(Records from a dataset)
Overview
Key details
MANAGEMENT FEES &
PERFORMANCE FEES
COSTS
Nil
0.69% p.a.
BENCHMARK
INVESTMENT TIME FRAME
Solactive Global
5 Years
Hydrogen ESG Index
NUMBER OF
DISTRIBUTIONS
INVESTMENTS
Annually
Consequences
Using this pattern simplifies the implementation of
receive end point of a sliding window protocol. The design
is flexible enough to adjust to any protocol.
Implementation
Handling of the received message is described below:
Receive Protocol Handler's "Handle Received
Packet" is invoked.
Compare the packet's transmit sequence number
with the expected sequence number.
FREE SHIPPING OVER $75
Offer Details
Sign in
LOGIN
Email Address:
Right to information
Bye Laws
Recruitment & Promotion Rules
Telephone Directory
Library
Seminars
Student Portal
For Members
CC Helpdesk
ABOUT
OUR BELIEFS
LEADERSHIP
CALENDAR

* * *

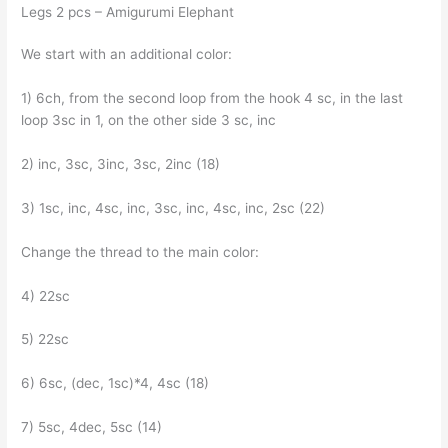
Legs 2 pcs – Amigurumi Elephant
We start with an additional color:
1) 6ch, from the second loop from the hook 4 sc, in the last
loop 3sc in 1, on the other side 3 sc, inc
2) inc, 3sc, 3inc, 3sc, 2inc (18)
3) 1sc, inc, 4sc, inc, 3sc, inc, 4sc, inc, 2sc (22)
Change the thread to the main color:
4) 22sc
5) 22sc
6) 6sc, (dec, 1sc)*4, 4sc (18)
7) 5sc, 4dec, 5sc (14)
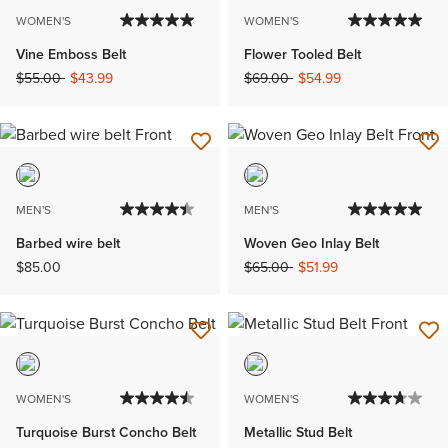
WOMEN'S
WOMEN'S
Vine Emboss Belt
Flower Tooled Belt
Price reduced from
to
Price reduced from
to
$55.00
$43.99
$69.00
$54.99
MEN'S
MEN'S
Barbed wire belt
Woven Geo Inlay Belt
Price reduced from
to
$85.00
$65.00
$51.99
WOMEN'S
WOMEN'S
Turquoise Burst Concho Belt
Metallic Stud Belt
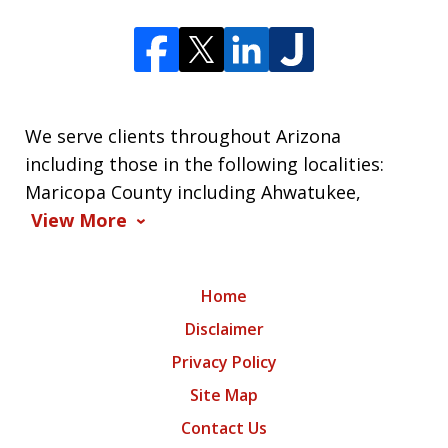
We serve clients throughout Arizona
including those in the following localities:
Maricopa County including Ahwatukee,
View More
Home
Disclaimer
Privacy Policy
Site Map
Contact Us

==

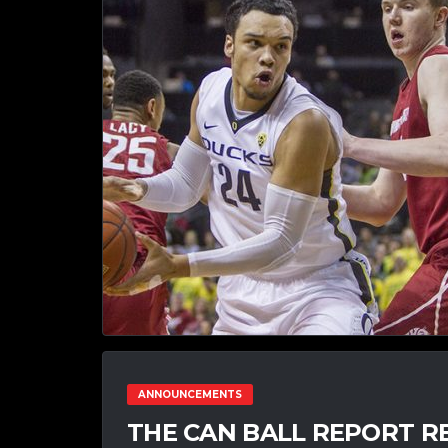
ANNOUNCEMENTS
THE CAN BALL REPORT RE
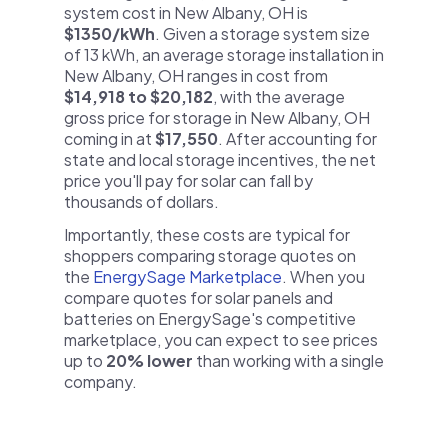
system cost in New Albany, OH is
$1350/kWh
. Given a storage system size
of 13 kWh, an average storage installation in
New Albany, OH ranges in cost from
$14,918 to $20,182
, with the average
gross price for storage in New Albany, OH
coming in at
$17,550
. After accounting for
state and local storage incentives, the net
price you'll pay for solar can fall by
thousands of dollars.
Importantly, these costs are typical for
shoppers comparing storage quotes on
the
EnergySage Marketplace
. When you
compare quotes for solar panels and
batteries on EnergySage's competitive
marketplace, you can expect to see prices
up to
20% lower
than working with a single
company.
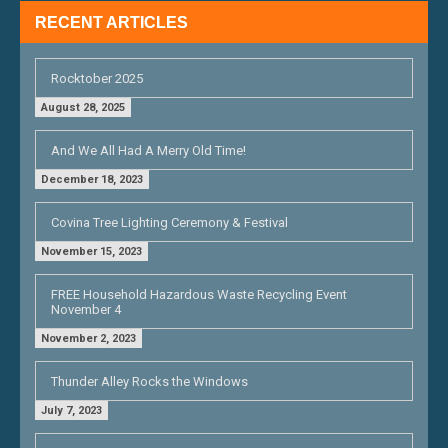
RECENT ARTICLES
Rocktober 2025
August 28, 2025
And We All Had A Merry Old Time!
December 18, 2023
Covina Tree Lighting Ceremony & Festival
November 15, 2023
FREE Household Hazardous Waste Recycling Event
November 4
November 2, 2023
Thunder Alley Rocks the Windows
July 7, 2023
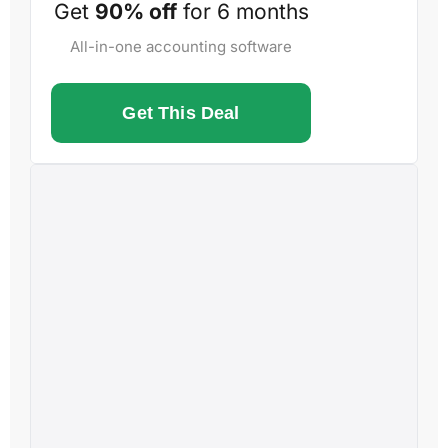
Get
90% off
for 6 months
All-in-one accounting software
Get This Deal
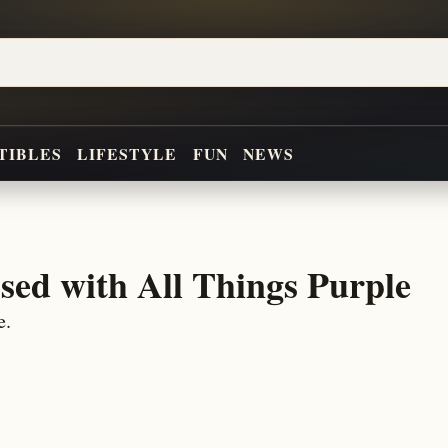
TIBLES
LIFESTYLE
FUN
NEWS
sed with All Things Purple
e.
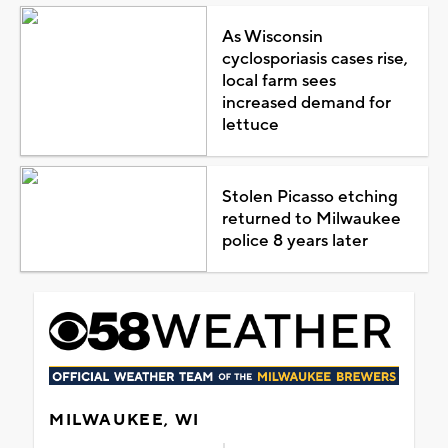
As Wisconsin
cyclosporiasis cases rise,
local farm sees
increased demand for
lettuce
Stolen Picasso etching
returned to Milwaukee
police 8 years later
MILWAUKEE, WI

What to produce: Working from the entries above, please transcribe only the lines from the line with "loop 3sc in 1, on the other side 3 sc, inc" through the line with "including those in", exactly, with both end lines and without pictures.

Answer to this task:
loop 3sc in 1, on the other side 3 sc, inc
2) inc, 3sc, 3inc, 3sc, 2inc (18)
3) 1sc, inc, 4sc, inc, 3sc, inc, 4sc, inc, 2sc (22)
Change the thread to the main color:
4) 22sc
5) 22sc
6) 6sc, (dec, 1sc)*4, 4sc (18)
7) 5sc, 4dec, 5sc (14)
WOMEN'S
WOMEN'S
Vine Emboss Belt
Flower Tooled Belt
Price reduced from
to
Price reduced from
to
$55.00
$43.99
$69.00
$54.99
MEN'S
MEN'S
Barbed wire belt
Woven Geo Inlay Belt
Price reduced from
to
$85.00
$65.00
$51.99
WOMEN'S
WOMEN'S
Turquoise Burst Concho Belt
Metallic Stud Belt
We serve clients throughout Arizona
including those in the following localities:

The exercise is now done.